Покончив с экспозицией, я забросала вопросами владельца магазина. Он словно того и ждал – выплеснул на меня потоки информации.
Общественная роль “Сэкскурсии” поражала воображение. Так, преподаватели социологии пригоняют сюда своих студентов, чтобы развеять ореол таинственности вокруг вопросов пола. А я – то считала себя первопроходцем!
Консультанты по проблемам контрацепции мотаются сюда, как на работу, – по распоряжению властей штата проходят тут инструктаж по правильному надеванию презервативов. Отдельные горе-советчики владели только теорией этого сугубо практического вопроса, а в итоге несколько незапланированных малышей и даже одна двойня!
Я всей душой одобрила порыв наших властей к правде жизни. Может, бананы с огурцами и годятся для просветительских видеороликов, но все-таки полезно потрогать предмет исследования собственными руками.
В общем, “Сэкскурсия” радикально отличалась от той грязной норы, что надолго определила наши с Сарой-Джейн представления о секс-шопах. Хозяин терпеливо и увлеченно растолковывал мне назначение каждого образчика – что это такое, как называется, как используется и для чего служит. В общем, я не пожалела, что потратила час времени и пятьдесят долларов, обзаведясь при этом набором ненавязчивых приманок для Фрэнклина и почти готовой статьей для Кэмерона.
От вибраторов я отказалась. Не всё сразу. Зато купила ароматическое масло для массажа, эротическое белье, приятные на вкус краски для тела и пару симпатичных пустяков. Начну скромно. Все великие дела начинаются с малого. Из Спрингфилда Фрэнклин вернется выжатым лимоном – окучивание избирателей выматывает и тело, и душу. Но грядет годовщина нашей свадьбы, и я подготовлю измученному мужу сказочную ночь, полную приятных сюрпризов. Идеальный повод опробовать мои приобретения.
Домой я добралась только к полуночи. В темной гостиной призывно мигал огонек автоответчика.

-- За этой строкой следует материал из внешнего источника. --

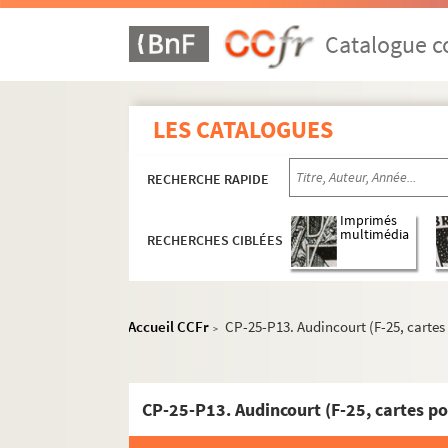
Catalogue co
LES CATALOGUES
RECHERCHE RAPIDE
Imprimés
multimédia
RECHERCHES CIBLÉES
Accueil CCFr
CP-25-P13. Audincourt (F-25, cartes
>
CP-25-P13. Audincourt (F-25, cartes po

От Фрэнклина ни полслова. Звонил Мак – как и вчера, и позавчера. Вернувшись в Чикаго, он стал названивать мне едва ли не ежедневно, словно наверстывая упущенное.
Темы наших бесед были по преимуществу хозяйственные. Мол, он из сил выбился, обустраиваясь на новом месте, понятия не имеет, где можно купить всякую бытовую ерунду. Я делилась опытом, но строго держалась дружеского тона. Мак, впрочем, не настаивал на большем. Но в иные вечера – скверные вечера, когда от Фрэнклина ни слуху ни духу, а проклятая статья никак не пишется и собственный вес весь мир застит, – голос Мака превращался для меня в путеводную нить, и я хваталась за телефон, как за соломинку.
ИЮЛЬ, 75-80 кг
– Три с половиной килограмма? – медсестра постучала по стеклышку на шкале весов.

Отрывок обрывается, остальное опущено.